葬儀の簡略化に我々の心はついていけるものか

このテーマは様々な見方ができるものだと思います。

葬儀の執り行いかたは地域によっても様々なもので、共通の見解というものはないのでしょう。

葬儀は信仰心から行われることなのだと思いますが、日本人がそこまで信仰心を動因にしているかはわかりません。文化と捉える方もあるでしょうか。

現代社会において葬儀の簡略化を目の当たりにし、動揺を覚えた方は全国各地にいらっしゃるのではなかろうか。

葬儀の簡略化に気づく機会はそれほど多くない

身内を亡くすことは誰しもがいつかのタイミングで経験せざるを得ない事ではあります。

身内の葬儀だからこそ、それは実体験として残りますが、縁の遠い人の葬儀に顔だけ出すような場合とは、本人の中でずいぶん意味が異なると思います。

葬儀の全てを経験することは通常それほど多くはないことになります。

そのため、葬儀の簡略化に決定的に気づくのは、10年、20年などの歳月が空いて近親の者の葬儀を経験する時ではないでしょうか。

寝ずの番の省略

地域によっては、通夜の夜に寝ずの番があります。これは、線香の煙を絶やしてはいけないという意味のようで、徹夜して線香を立てて行くわけです。

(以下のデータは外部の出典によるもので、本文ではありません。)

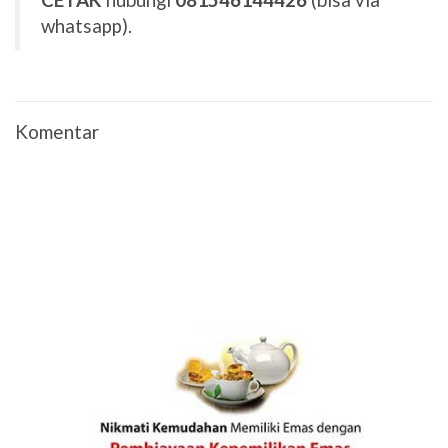
whatsapp).
Komentar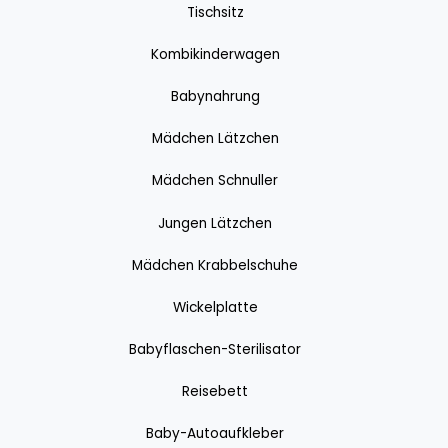
Tischsitz
Kombikinderwagen
Babynahrung
Mädchen Lätzchen
Mädchen Schnuller
Jungen Lätzchen
Mädchen Krabbelschuhe
Wickelplatte
Babyflaschen-Sterilisator
Reisebett
Baby-Autoaufkleber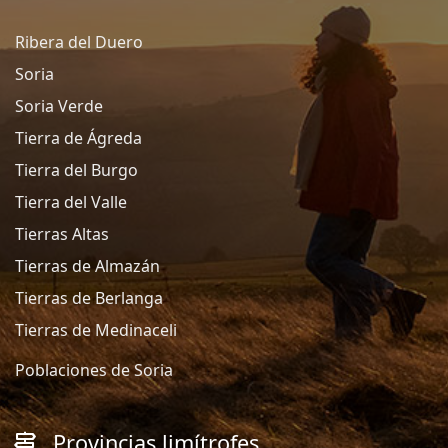
Ribera del Duero
Soria
Soria Verde
Tierra de Ágreda
Tierra del Burgo
Tierra del Valle
Tierras Altas
Tierras de Almazán
Tierras de Berlanga
Tierras de Medinaceli
Poblaciones de Soria
Provincias limítrofes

非常に体力的にはキツイものとなります。近親者が亡くなったばかりなのですからなおさらではないでしょうか。

昨今は、この寝ずの番が省略されていると聞きました。おそらく高齢化と火事を懸念してのことなのだと思います。

代わりに、電化製の線香などを一晩着けて置くことになったそうです。

気持ちが追いつかない

おそらく寝ずの番の意識されていなかった意義の一つは、故人をしのぶ時間ということだったのではないでしょうか。

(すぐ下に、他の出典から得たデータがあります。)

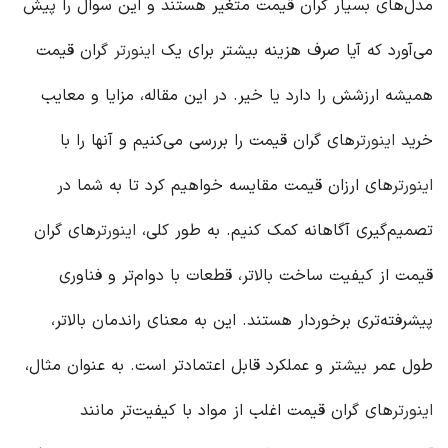
مدل‌های بسیار گران قیمت متغیر هستند و این سوال را پیش
می‌آورد که آیا صرف هزینه بیشتر برای یک
اینورتر
گران قیمت
همیشه ارزشش را دارد یا خیر. در این مقاله، مزایا و معایب
خرید
اینورتر
های گران قیمت را بررسی می‌کنیم و آنها را با
اینورتر
های ارزان قیمت مقایسه خواهیم کرد تا به شما در
تصمیم‌گیری آگاهانه کمک کنیم. به طور کلی،
اینورتر
های گران
قیمت از کیفیت ساخت بالاتر، قطعات با دوام‌تر و فناوری
پیشرفته‌تری برخوردار هستند. این به معنای راندمان بالاتر،
طول عمر بیشتر و عملکرد قابل اعتمادتر است. به عنوان مثال،
اینورتر
های گران قیمت اغلب از مواد با کیفیت‌تر مانند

寝ないで身内同士昔のアルバムなど引っ張り出し、故人の事を良い人だった・・・とか、なんで先に・・・などと言い合う時間となっていたことはないでしょうか。

これはいわば、残された者たちからすると、気持ちの整理をさせてくれる機会になっているのではないでしょうか。

人、一人が亡くなった時、我々は長年多くの時間や労力、そして費用までも割いて弔ってきた歴史があります。

それを経済的感覚からすれば省略・簡素化という方向に走るのは意味が通りますが、しかし、果たして残された者達の気持ちこそ浮かばれずに漂うことになってしまうのではないでしょうか。

葬儀のために財産を崩してしまうというのも考えなければならない深刻なテーマです。新生活運動などはそうしたことからはじまったのでしょうか。

同時に、我々の浮かばれない気持ちにもスポットがあてられるべきではないかと思っています。